The original trial finished in July, but a date for the final decision hadn't yet been announced.
Justice Ron Veale asked for the trial to reconvene on Oct. 24 to "more deeply examine the remedies proposed by the plaintiffs," the release stated.
The plaintiffs in the case are the First Nations of Nacho Nyak Dun, Tr'ondek Hwech'in, as well
as the Yukon chapter of the Canadian Parks and Wilderness Society and the Yukon Conservation Society.
They are calling on the Yukon Government to protect more than 54,000 square kilometres of the Peel Watershed.
They launched their legal action in January, with the Northwest Territories' Gwich'in Tribal Council acting as an intervenor in the case.
- Kassina Ryder
Plane makes emergency landing on Highway 1
A small, single-engine Cessna aircraft was forced to make an emergency landing on Highway 1, about 30 kilometres north of Enterprise, on Oct. 16.
Hay River RCMP received a call just after 1 p.m. indicating that the plane had experienced mechanical trouble and had landed on the roadway and officers were immediately dispatched to the scene, according to a news release from the police.
They were joined there by representatives of the Department of Transportation.
"The pilot was able to get the plane back operational, and RCMP and DOT ensured that the highway was clear and safe for the pilot to take off and continue its flight to Yellowknife," stated the RCMP release.
No one was injured in the incident.
It is believed the flight originated in Alberta.
- Cody Punter
Hunter catches big bearded seal
A hunter in Paulatuk harvested a nine-and-a-half foot bearded seal near the community last week, said Diane Ruben, resource person at the Hunters and Trappers Committee.
The seal is considered to be larger than average for the Paulatuk area, Ruben said.
"That's unusual for us to get a large bearded seal," Ruben said.
The animal had some strange markings that appeared to be hair loss on a tail flipper, so staff sent samples to a laboratory in Winnipeg to try and determine the animal's condition.
- Kassina Ryder
Going up bit by bit
Construction is continuing on the new community hall in Kakisa.

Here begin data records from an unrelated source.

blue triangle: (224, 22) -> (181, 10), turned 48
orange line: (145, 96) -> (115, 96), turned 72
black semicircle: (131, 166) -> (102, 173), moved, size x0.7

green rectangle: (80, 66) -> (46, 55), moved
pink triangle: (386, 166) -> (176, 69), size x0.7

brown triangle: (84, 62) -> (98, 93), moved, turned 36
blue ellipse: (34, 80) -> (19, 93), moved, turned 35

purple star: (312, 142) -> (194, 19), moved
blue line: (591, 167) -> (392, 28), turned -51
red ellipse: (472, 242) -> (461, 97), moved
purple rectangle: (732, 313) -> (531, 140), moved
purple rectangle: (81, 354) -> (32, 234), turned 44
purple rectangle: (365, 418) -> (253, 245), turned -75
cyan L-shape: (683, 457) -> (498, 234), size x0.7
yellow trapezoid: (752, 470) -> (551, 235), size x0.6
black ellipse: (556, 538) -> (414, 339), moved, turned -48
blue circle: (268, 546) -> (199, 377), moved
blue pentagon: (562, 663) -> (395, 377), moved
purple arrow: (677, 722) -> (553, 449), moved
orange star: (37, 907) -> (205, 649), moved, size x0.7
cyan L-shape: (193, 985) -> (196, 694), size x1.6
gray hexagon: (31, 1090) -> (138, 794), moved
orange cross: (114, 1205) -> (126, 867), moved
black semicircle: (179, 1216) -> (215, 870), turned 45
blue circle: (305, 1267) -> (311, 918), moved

Staff with the First Nation will be conducting a site inspection on Oct. 30.
- Roxanna Thompson
Educational visit to Sachs Harbour
Staff from the Inuvialuit Regional Corporation will be travelling to Sachs Harbour in November to help educate residents about accessing the Group Independent Assessment Program, said Debbie Gordon-Ruben, resolution health support program manager with the corporation.

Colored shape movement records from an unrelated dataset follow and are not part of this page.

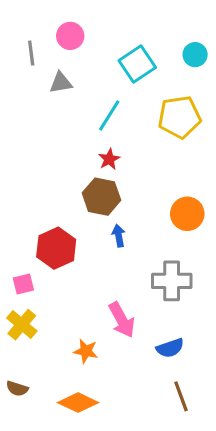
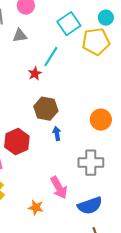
yellow pentagon: (179, 117) -> (96, 42), moved
red star: (109, 159) -> (35, 74), moved
blue semicircle: (170, 348) -> (90, 206), size x1.4

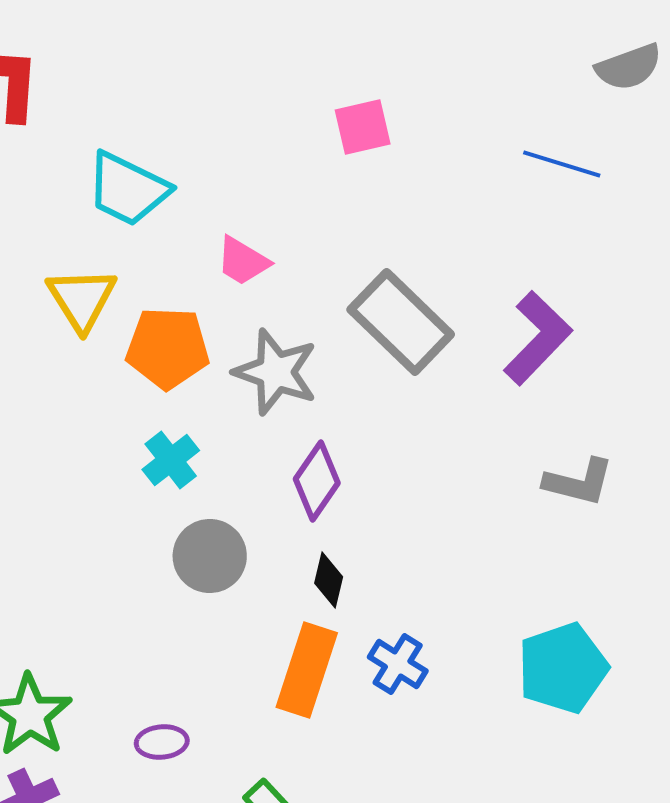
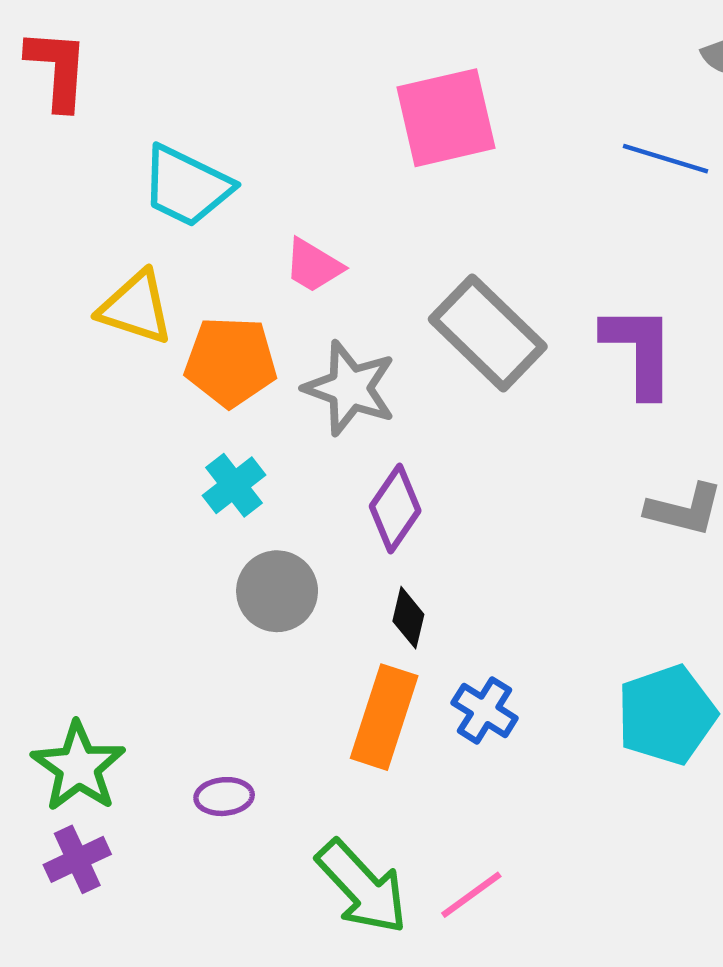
pink square: (363, 127) -> (446, 118), size x1.6
yellow triangle: (82, 299) -> (136, 308), turned -40
purple L-shape: (538, 338) -> (639, 351), turned -44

The program is part of the Indian Residential Schools Settlement Agreement and is available to groups looking to start healing programs and projects.
Gordon-Ruben and Susan Peffer, resolution health support worker with IRC, will travel to Sachs Harbour to provide information on the program as well as to provide wellness workshops.
Staff also plan to travel to Ulukhaktok and Tuktoyaktuk, Gordon-Ruben said.
- Kassina Ryder
Fall events hit Chief Julius School
Younger students at Chief Julius School in Fort McPherson made sure everyone knew what they were thankful for by creating posters for Thanksgiving earlier this month, said education assistant Leslie Blake.
Next on the school's agenda is a Halloween costume contest on the afternoon of Oct. 31, which is open to the entire community.
- Kassina Ryder
A healthy plateful
A healthy nutrition program is underway in Wrigley.
Healthy breakfasts will be offered Mondays and Wednesdays from 9 to 11 a.m. and lunches on Tuesdays and Thursdays from 11 a.m. to 1 p.m.